Aggregate budget transparency and its various components are however expected to have positive influences on revenue performance through citizens’ voluntary tax compliance. The argument put forth here is that increase in fiscal transparency will improve citizens’ trust in the government, which will in turn improve voluntary tax compliance and revenue performance (Zvereva et al., 2021; Yaru, 2022). Budget transparency is also expected to improve citizens’ participation in governance, promote good governance and reduce corruption in revenue administration (Bastida and Benito, 2007). All of these should result in improved revenue mobilisation.

Table 1
Variables, measurement and data sources

The regression models are estimated in two forms (extended and restricted) based on the available cross-sectional and panel data sets, using the ordinary least squares (OLS) estimation technique. The extended models, which include poverty (POV), cover only two sample points due to unavailability of data on poverty for one of the years, while restricted models omit the poverty variable (POV) in order to have results covering all the three sample points and all the observations for the years covered by the study. In sum, the restricted models with a larger number of observations serve as a robustness check for the results obtained in the extended models which contain fewer observations. The models are estimated using a data set of all the 36 states of Nigeria, as well as sub-samples of 19 northern and 17 southern states respectively (see table A4 in appendix). The essence is to check the robustness and consistency of the estimated results through comparison between the two regions. In order to ascertain the most appropriate forms of panel data model to fit the data (i.e., Pooled OLS, Fixed Effects and Random Effects models), F-test and Hausman test are conducted in the study. The null hypothesis of the F-test is that there is no heterogeneity in the models, while the null hypothesis of the Hausman (1978) test is that random effect is more appropriate. 
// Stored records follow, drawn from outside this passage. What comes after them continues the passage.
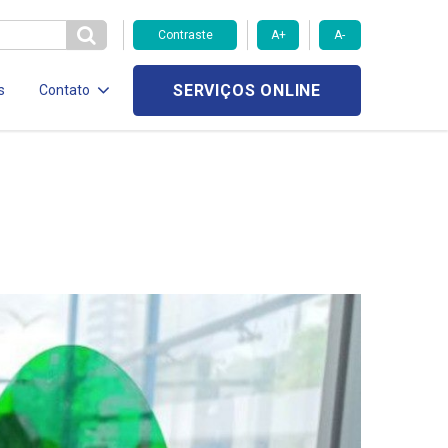
Contraste
A+
A-
SERVIÇOS ONLINE
s
Contato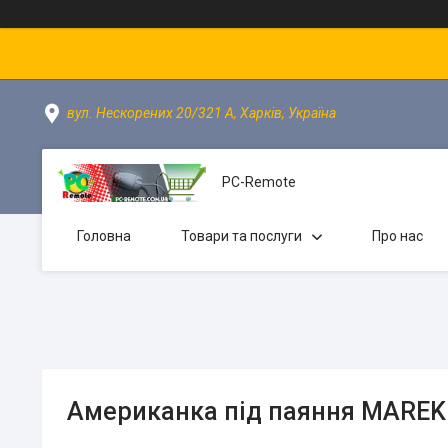
вул. Нескорених 20/321 А, Харків, Україна
PC-Remote
Головна
Товари та послуги
Про нас
Американка під паяння MAREK 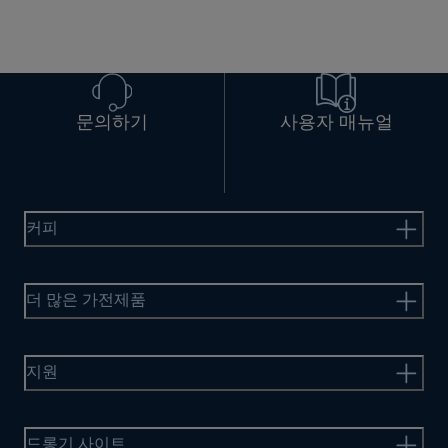
문의하기
사용자 매뉴얼
커피
더 많은 가전제품
지원
드롱기 사이트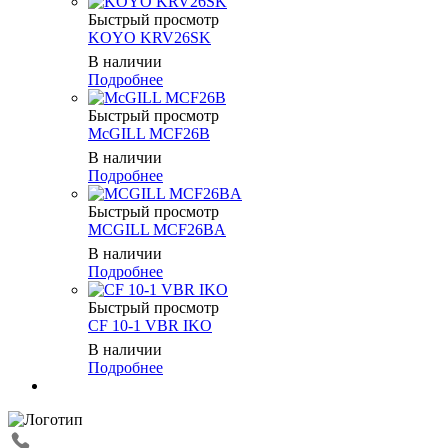
Быстрый просмотр
KOYO KRV26SK
В наличии
Подробнее
Быстрый просмотр
McGILL MCF26B
В наличии
Подробнее
Быстрый просмотр
MCGILL MCF26BA
В наличии
Подробнее
Быстрый просмотр
CF 10-1 VBR IKO
В наличии
Подробнее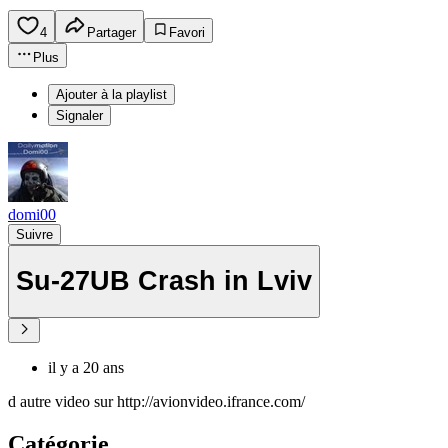
4
Partager
Favori
Plus
Ajouter à la playlist
Signaler
domi00
Suivre
Su-27UB Crash in Lviv
il y a 20 ans
d autre video sur http://avionvideo.ifrance.com/
Catégorie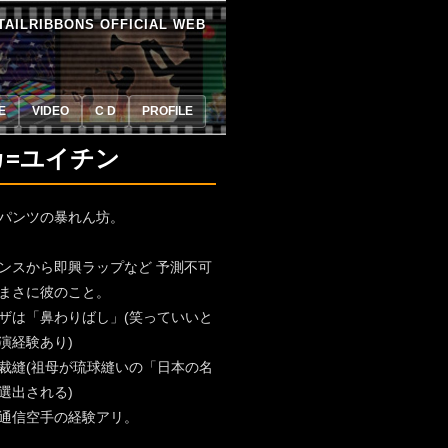
TAILRIBBONS OFFICIAL WEB
E
VIDEO
C D
PROFILE
カ=ユイチン
パンツの暴れん坊。
ンスから即興ラップなど 予測不可
まさに彼のこと。
ザは「鼻わりばし」(笑っていいと
演経験あり)
裁縫(祖母が琉球縫いの「日本の名
選出される)
通信空手の経験アリ。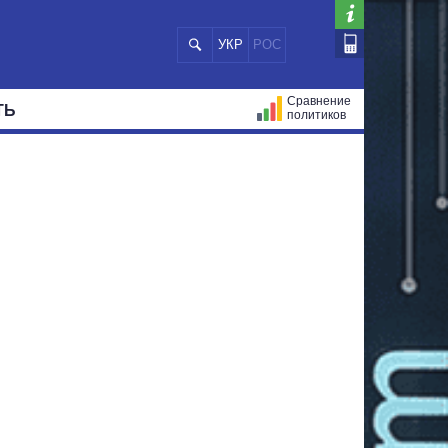
УКР
РОС
Сравнение
ТЬ
политиков
СТРАЦИЙ
МЭРЫ
ВСЕ ПЕРСОНЫ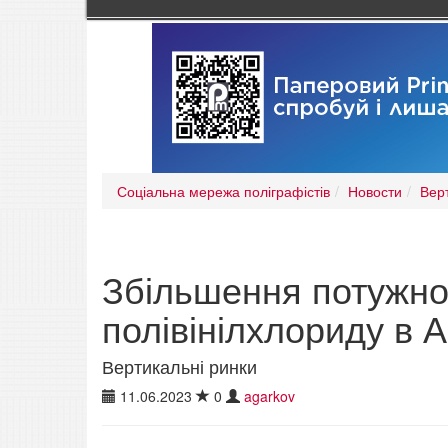
Соціальна мережа поліграфістів
Новости
Вер
Збільшення потужно
полівінілхлориду в А
Вертикальні ринки
11.06.2023
0
agarkov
The data used for this study are cross-sectional and panel data sets of the 36 states in Nigeria on IGR, population density, poverty rate, unemployment rate, dummy variables representing State Governor’s political party affinity with the centre and term in office, and length of years the governor spends in office as measures of political factor and indices of different components of budget transparency for 2015, 2018 and 2020 fiscal years. The scope was dictated by availability of data on budget transparency indices, published by CIRDDOC, Nigeria.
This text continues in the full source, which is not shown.